Instructions for the task: The material below contains a line with "5-1258-244-4010-1" and a line with "ofertę do Twoich potrzeb. Możesz zaakceptować". Copy exactly those two lines and all lines between them.

****************

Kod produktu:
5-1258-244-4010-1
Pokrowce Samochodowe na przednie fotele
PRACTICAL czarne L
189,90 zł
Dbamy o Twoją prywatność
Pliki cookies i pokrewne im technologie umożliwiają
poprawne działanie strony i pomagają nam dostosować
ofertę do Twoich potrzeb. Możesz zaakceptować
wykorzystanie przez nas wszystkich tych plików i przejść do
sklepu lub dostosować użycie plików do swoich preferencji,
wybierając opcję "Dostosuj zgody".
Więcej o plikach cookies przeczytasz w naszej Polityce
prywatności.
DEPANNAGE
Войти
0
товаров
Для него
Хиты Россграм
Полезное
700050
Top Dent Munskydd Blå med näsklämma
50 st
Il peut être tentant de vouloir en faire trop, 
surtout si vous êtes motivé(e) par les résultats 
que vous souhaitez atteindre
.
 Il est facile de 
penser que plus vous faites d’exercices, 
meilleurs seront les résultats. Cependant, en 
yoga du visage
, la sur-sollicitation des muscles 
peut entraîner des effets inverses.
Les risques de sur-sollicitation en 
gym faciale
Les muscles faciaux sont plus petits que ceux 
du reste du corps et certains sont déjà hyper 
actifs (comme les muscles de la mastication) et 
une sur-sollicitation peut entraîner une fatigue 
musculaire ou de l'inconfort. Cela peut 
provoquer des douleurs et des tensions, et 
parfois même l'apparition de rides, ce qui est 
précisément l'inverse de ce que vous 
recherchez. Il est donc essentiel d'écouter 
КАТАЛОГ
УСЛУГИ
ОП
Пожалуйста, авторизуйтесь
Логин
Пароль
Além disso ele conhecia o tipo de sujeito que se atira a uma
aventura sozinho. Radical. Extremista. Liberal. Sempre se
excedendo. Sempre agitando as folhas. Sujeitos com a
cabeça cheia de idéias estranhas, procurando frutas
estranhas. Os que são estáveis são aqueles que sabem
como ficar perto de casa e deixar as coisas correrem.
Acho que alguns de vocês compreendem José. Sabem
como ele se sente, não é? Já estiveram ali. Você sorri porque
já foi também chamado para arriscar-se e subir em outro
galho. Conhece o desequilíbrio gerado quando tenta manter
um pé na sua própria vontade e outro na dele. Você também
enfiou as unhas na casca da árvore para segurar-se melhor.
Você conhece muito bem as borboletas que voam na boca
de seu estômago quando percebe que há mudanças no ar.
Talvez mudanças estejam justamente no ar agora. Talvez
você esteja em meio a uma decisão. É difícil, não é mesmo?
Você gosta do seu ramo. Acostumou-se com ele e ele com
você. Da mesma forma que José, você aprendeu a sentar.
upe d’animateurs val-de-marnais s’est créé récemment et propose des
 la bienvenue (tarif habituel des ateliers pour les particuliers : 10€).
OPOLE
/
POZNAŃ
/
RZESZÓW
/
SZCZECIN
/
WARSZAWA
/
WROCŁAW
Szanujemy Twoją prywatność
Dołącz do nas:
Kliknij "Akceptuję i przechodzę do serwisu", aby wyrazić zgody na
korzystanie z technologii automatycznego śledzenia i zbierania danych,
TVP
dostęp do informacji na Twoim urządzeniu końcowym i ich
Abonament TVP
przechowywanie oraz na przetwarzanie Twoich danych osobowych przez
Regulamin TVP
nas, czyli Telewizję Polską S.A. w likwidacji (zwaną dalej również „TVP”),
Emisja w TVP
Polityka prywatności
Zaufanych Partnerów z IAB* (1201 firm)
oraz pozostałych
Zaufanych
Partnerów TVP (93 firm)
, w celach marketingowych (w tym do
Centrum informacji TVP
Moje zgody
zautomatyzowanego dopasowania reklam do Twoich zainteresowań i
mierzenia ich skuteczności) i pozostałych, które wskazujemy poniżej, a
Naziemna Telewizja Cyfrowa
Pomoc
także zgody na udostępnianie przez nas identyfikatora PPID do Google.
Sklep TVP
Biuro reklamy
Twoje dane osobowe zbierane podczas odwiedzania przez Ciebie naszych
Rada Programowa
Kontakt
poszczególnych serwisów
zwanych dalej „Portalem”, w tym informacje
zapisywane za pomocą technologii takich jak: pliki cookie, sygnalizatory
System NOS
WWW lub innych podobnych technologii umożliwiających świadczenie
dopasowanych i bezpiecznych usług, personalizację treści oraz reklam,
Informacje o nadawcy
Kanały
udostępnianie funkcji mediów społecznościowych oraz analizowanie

****************

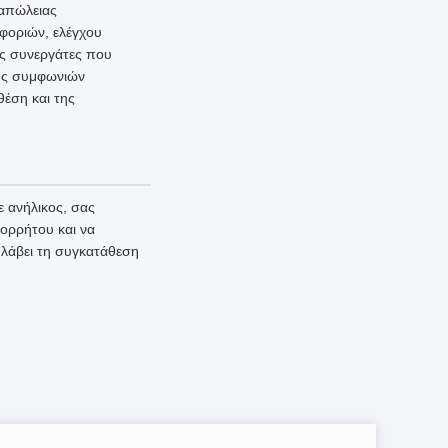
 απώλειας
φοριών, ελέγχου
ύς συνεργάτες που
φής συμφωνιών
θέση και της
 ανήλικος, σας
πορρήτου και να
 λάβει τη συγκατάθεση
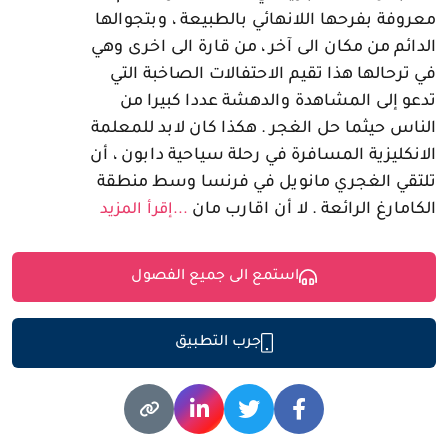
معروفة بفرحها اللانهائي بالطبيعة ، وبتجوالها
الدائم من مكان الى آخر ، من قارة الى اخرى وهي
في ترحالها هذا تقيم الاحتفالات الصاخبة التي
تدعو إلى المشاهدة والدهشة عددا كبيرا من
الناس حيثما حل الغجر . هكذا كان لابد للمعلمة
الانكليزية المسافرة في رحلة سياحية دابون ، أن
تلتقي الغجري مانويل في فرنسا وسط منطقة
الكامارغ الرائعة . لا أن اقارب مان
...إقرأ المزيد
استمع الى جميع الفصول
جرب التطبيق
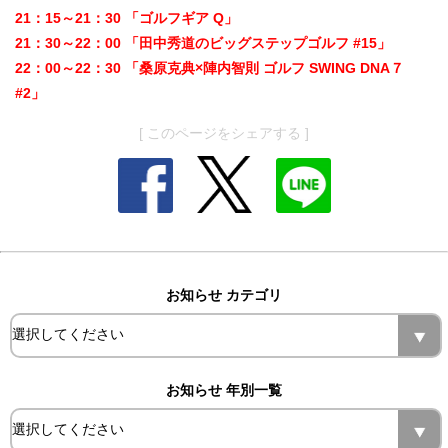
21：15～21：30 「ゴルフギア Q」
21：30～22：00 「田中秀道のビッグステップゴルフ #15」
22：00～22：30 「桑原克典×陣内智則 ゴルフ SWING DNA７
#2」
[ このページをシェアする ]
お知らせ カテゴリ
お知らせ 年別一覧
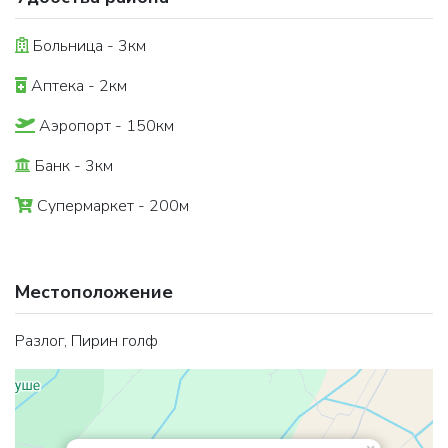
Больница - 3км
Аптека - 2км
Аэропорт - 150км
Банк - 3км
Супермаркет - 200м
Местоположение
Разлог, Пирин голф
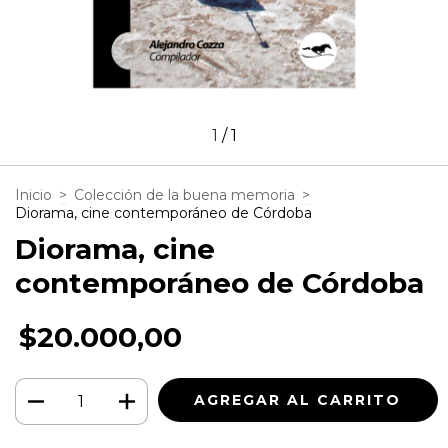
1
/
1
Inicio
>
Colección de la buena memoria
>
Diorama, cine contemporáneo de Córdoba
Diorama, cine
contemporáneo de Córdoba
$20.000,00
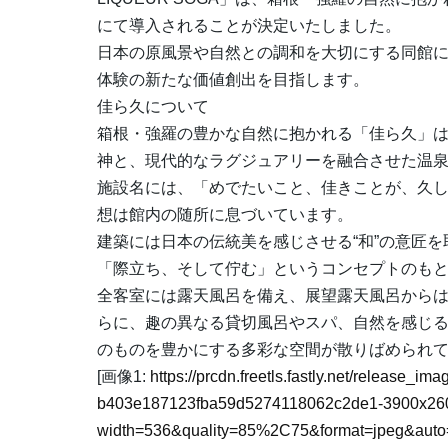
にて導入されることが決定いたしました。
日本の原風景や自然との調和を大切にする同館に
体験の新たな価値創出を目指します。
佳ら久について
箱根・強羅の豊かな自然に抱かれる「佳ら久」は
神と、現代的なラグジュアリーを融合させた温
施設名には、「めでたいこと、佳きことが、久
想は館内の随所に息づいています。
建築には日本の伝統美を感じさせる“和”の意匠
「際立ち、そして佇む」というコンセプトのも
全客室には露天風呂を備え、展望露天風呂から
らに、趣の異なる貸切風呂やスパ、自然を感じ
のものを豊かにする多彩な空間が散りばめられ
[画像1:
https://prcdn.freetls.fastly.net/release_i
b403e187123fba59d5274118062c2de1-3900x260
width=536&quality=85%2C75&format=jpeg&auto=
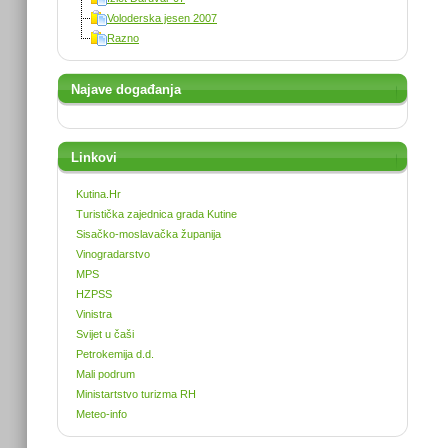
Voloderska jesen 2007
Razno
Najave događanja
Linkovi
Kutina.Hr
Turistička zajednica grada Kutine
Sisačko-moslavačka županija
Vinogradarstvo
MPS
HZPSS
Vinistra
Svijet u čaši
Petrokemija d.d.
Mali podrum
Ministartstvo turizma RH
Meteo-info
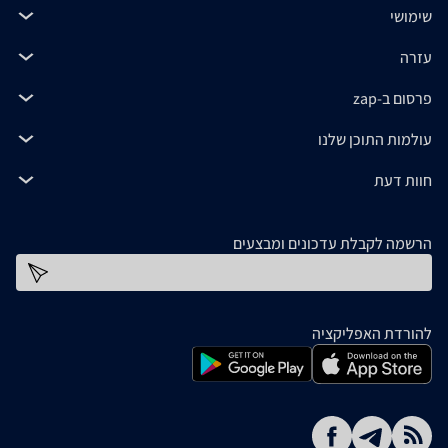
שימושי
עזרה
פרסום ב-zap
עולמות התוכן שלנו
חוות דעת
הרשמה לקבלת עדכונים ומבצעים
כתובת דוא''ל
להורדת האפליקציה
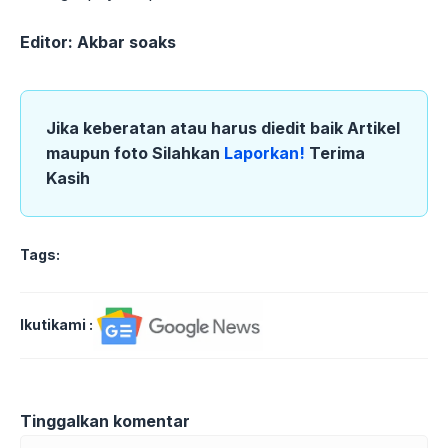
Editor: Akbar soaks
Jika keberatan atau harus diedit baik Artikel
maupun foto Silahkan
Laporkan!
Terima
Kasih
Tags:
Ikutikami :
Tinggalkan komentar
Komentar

****************

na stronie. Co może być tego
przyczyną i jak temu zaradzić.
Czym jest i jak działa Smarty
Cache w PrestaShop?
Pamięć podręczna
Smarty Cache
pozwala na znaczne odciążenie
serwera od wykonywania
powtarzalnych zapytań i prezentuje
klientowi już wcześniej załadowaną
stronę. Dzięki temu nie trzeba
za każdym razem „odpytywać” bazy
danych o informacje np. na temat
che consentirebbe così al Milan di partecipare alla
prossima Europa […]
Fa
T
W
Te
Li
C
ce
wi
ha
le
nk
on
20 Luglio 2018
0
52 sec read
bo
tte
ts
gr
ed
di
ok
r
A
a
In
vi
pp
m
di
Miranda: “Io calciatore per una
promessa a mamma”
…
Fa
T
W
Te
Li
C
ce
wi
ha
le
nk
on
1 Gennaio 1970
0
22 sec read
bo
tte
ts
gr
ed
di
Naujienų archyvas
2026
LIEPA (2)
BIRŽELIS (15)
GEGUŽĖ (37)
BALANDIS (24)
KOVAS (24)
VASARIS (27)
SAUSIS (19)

****************

Output below:
5-1258-244-4010-1
Pokrowce Samochodowe na przednie fotele
PRACTICAL czarne L
189,90 zł
Dbamy o Twoją prywatność
Pliki cookies i pokrewne im technologie umożliwiają
poprawne działanie strony i pomagają nam dostosować
ofertę do Twoich potrzeb. Możesz zaakceptować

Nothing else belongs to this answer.